Your goal: The answer should consist of each line below that contains the word "текстур".

--- Source data Enclosed Below ---

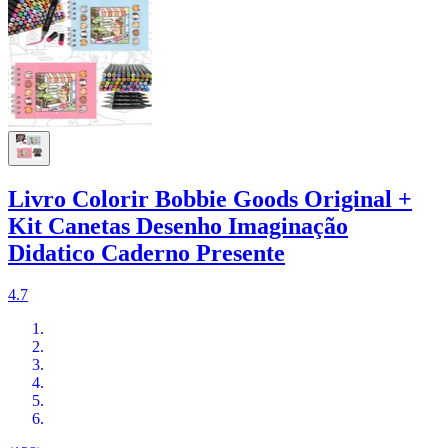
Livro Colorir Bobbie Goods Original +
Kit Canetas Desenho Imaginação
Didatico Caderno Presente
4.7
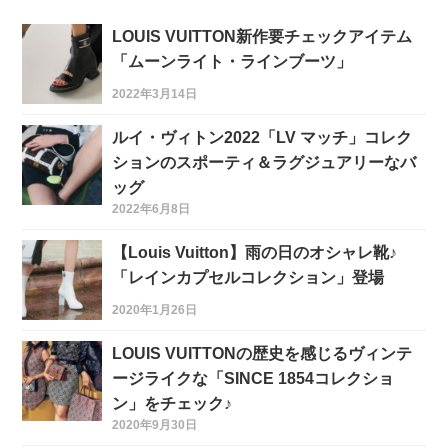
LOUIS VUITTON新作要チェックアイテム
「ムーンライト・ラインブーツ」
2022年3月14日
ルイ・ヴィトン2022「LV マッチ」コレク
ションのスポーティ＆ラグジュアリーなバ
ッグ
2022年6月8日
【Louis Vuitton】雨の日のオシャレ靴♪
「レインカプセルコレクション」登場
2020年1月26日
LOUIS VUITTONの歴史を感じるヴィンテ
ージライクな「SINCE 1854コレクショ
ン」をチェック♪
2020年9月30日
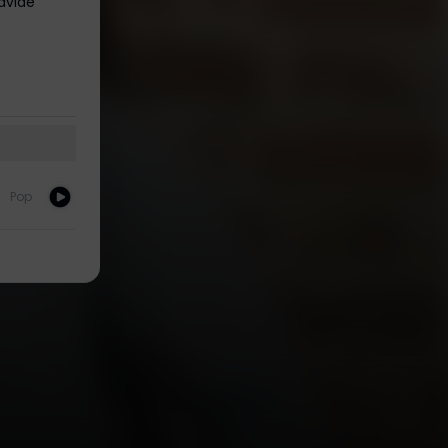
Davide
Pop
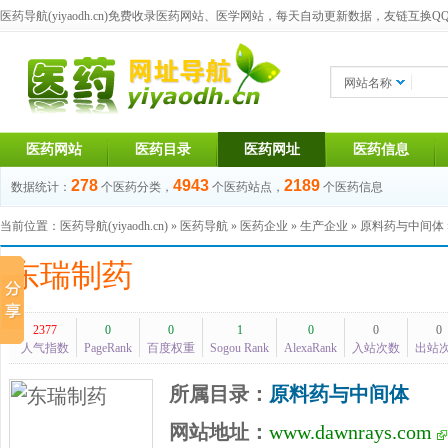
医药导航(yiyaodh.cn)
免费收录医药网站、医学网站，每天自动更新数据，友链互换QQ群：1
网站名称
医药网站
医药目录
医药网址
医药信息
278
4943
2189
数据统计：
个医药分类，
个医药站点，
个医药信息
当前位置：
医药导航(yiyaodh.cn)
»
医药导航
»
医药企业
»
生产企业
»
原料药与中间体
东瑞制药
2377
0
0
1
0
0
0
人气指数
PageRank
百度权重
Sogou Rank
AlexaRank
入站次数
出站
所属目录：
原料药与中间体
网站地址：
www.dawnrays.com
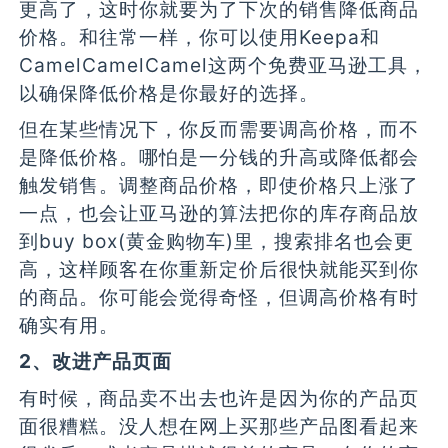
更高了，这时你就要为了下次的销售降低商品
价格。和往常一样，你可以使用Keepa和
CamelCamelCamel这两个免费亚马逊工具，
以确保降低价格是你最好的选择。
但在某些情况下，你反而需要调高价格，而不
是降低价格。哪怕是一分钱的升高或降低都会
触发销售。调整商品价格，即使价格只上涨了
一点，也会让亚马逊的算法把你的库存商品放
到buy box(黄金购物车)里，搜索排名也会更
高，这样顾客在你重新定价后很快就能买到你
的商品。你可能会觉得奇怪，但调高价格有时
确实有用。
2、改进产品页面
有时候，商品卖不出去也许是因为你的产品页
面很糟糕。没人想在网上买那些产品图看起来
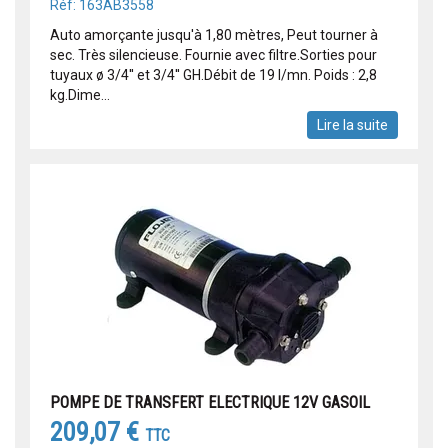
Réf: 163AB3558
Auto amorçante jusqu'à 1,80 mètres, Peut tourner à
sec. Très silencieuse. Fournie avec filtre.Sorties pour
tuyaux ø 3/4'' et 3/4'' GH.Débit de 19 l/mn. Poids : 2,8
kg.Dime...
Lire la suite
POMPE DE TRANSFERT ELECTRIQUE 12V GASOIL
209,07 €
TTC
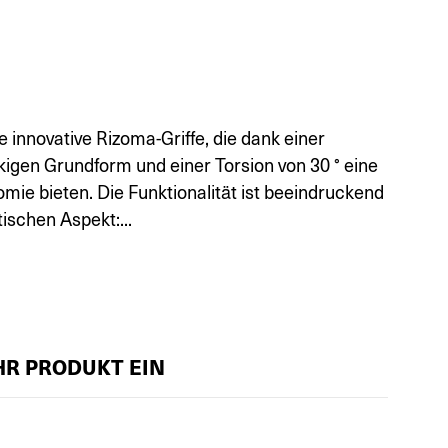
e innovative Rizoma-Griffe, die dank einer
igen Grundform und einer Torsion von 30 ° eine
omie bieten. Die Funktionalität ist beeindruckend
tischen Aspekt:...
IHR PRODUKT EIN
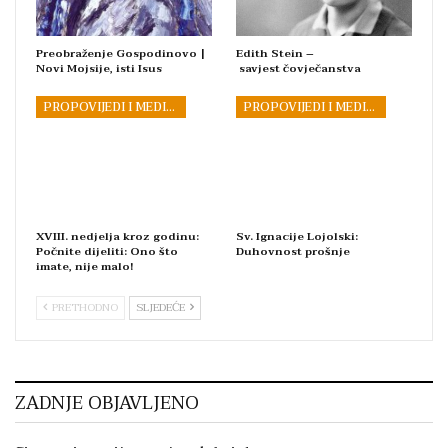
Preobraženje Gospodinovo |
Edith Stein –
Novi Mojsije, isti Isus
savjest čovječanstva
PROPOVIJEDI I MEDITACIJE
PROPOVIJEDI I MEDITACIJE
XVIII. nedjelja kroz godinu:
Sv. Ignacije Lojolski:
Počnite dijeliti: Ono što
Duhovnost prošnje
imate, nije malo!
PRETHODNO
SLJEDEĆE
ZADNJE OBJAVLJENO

--- End of Enclosed Source data ---
--- Source data Enclosed Below ---

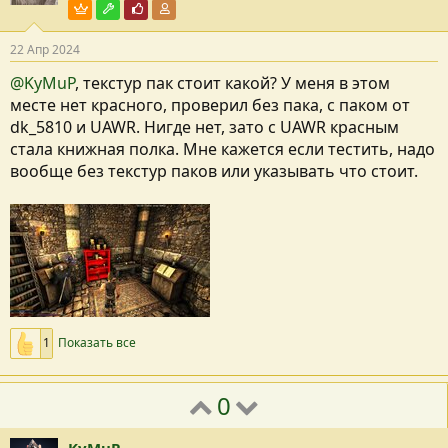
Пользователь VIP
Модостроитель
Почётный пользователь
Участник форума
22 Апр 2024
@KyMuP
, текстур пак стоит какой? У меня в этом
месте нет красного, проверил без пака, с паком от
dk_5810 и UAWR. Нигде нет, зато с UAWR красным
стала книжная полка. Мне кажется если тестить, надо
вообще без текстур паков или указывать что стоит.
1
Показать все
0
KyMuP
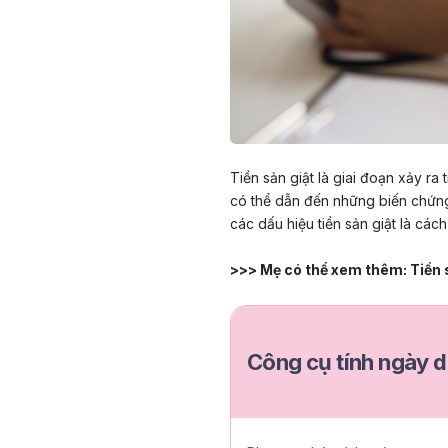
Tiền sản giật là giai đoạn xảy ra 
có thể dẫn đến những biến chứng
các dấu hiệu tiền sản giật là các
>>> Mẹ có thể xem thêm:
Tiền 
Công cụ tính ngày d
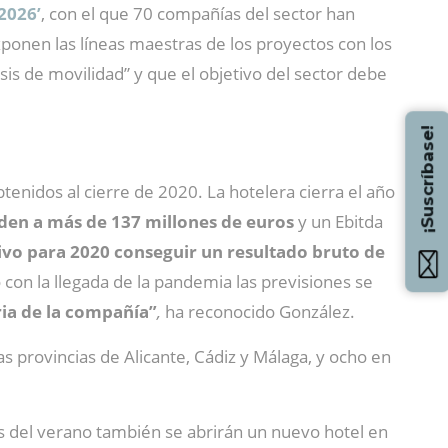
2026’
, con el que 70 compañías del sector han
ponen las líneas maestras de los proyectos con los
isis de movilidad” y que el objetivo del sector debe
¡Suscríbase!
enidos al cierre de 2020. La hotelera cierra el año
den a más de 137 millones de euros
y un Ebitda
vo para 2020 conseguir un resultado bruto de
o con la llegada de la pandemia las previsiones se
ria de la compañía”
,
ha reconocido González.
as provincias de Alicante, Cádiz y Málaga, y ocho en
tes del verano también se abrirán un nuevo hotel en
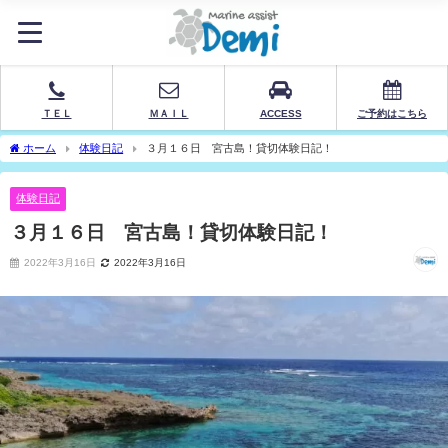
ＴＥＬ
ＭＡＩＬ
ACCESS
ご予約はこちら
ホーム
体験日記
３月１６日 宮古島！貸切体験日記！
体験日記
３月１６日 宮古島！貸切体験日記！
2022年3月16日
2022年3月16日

--- End of Enclosed Source data ---

Answer to this problem:
, текстур пак стоит какой? У меня в этом
вообще без текстур паков или указывать что стоит.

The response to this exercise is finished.